I’m planning a sequel to my current fantasy novel, and its going to have a more diverse cast. Older women will definitely feature. Here are some of the things I’m thinking and worrying about.
You might think from the title of this post that I’m about to take you on an intellectual exploration of the roles and representation of older women in the fantasy genre. Or you might know me and expect nothing of the sort.
I don’t study literature, but I read, look, and think, and occasionally I have enough thoughts about a topic that I want to share them.
Or I realise it’s 5:30pm and I’m supposed to write a blog post tonight, and I have no idea what I’m going to write about.
Let’s agree I have no good reason to write about this topic, but that I’m going to do it anyway.
Thinking about diversity in fiction
If you haven’t heard the conversations about diversity and representation in fiction, I don’t know where you’ve been. Isolating in your home for months? Wait, that’s pretty much everyone.
The short version is that the types of characters we meet in fiction tend to be only a tiny fraction of those who exist in real life. That means a lot of people don’t see themselves represented in fiction, and fiction provides a less rich experience even for those who do see themselves represented.
Some groups only ever see themselves stereotyped, written by people who are not them and who don’t make the effort to fully understand them.
Seems kinda sad. We as writers should do better.
Once you as a writer start thinking about how to include characters who are not like you–who may differ because they’re not young, white, cis, straight, able bodied, neurotypical and so on–it gets harder, because how do you faithfully capture an experience that isn’t your own?

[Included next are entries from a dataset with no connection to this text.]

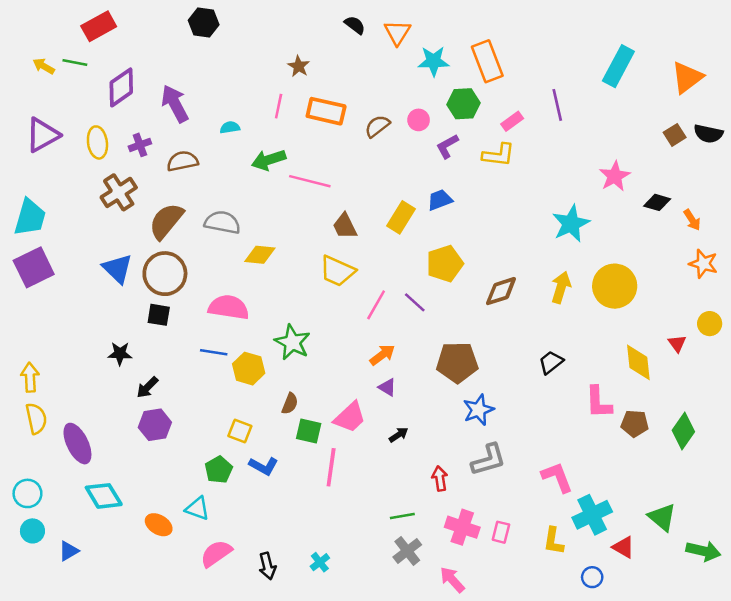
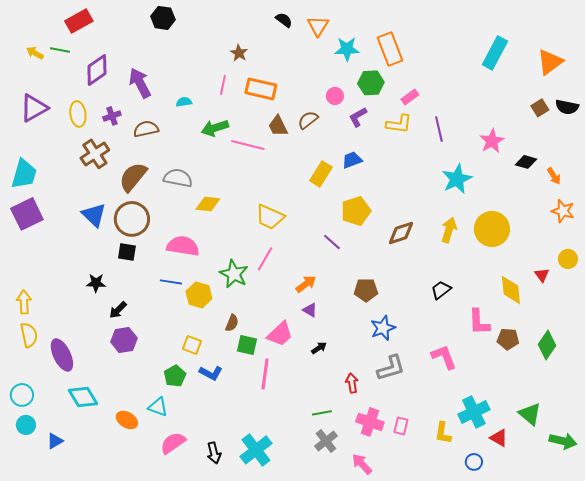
purple line: (557, 105) -> (439, 129), moved
brown semicircle: (377, 126) -> (308, 120), moved
brown trapezoid: (345, 226) -> (278, 126), moved
pink line: (376, 305) -> (265, 259), moved
brown pentagon: (457, 362) -> (366, 290), size x0.7
pink L-shape: (557, 477) -> (444, 357), moved
cyan cross: (320, 562) -> (256, 450), size x2.0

Some people say you shouldn’t try to write the stories of marginalised groups you don’t belong to because you reduce the opportunities members of the groups have to tell their own stories. And it’s really hard to get them right.

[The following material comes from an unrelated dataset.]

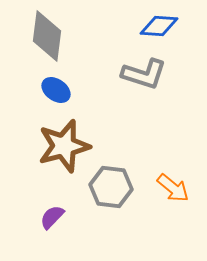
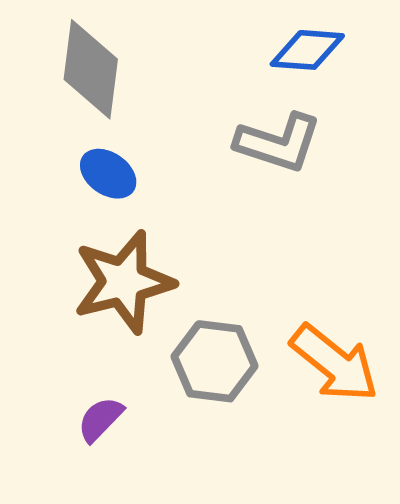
orange arrow: (173, 188) -> (334, 363), size x1.4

There is something to this.
Having mulled over it, drunk, and mulled over it some more, I’m inclined to think non-marginalised writers should exercise extreme caution in writing stories about marginalised people where the story is about the marginalisation. That’s where “don’t tell other people’s stories” holds most true.
But that doesn’t mean we shouldn’t populate our books with people from marginalised groups, because the world is full of such people and their whole lives aren’t about their marginalisations. They have hopes and dreams, get lonely, fall in love, slay dragons, and save empires.
Obviously if you’re writing about a marginalised group that you don’t belong to you should question your assumptions. What you think you know about the group is probably stereotypes perpetuated by the majority. Do your research, preferably using firsthand accounts, and consider using sensitivity readers.
Isn’t it a lot of work?
Um, you’re writing a novel. If it’s not a lot of work you’re doing it wrong.
Older women in fantasy
I’m currently planning the sequel to my work in progress (WIP) and I’ve realised with some embarrassment how closely the cast of my WIP sticks to the people we usually see in fantasy.
The sequel will have a few of the same characters, but also a lot of new ones. Now’s my chance to make a more interesting and diverse cast.
I’m not talking about diversity for diversity’s sake, but realistic diversity because it makes a better story.
I’m not saying this will be the limit of it, but one character I really want to include is an older woman. Why? Because women above the age of about thirty are sadly lacking from fantasy novels, and the setting I have in mind is a natural place for them to be.
Modern Western society in general is obsessed with youth, and fantasy novels (not just YA) take this to extremes. Sure we get old men–mentors, wizards, sages–but so few old women.
In real life there are so many kick-ass women over the age of forty running around, so many over the age of sixty. They’re not all crones or hilarious and free-spirited, and they don’t all look strangely ageless.
They’re heroes of their own stories.
The role of protagonist in my story is already taken, but I have a casting call out for major side characters. I want some of these kick-ass women to claim a spot.
To break the stereotypes I first need to know the stereotypes, and that’s what I’m working on now. Fortunately, or perhaps not, it’s sadly easy to find discussions of the stereotypes of older women not only in fiction, but in life.
I’m not going to be able to overturn them all, but if I can capture a sixty-year-old woman who, like I aim my other major characters to be, is flawed and spectacular, a hero and an agent, then I will consider this a success.
Sixteen-year-olds shouldn’t be the only ones who get to have adventures.
What do you think about diversity in fantasy? How do you approach it? Does trying to do it right scare you as much as it scares me? Do you think I’m approaching this right or do you have better suggestions?
Can you think of stereotypes of older woman I should avoid?
I’m actively working on this so I’d really value your input.
These can be sensitive issues, so please be the kind, respectful people I know you are.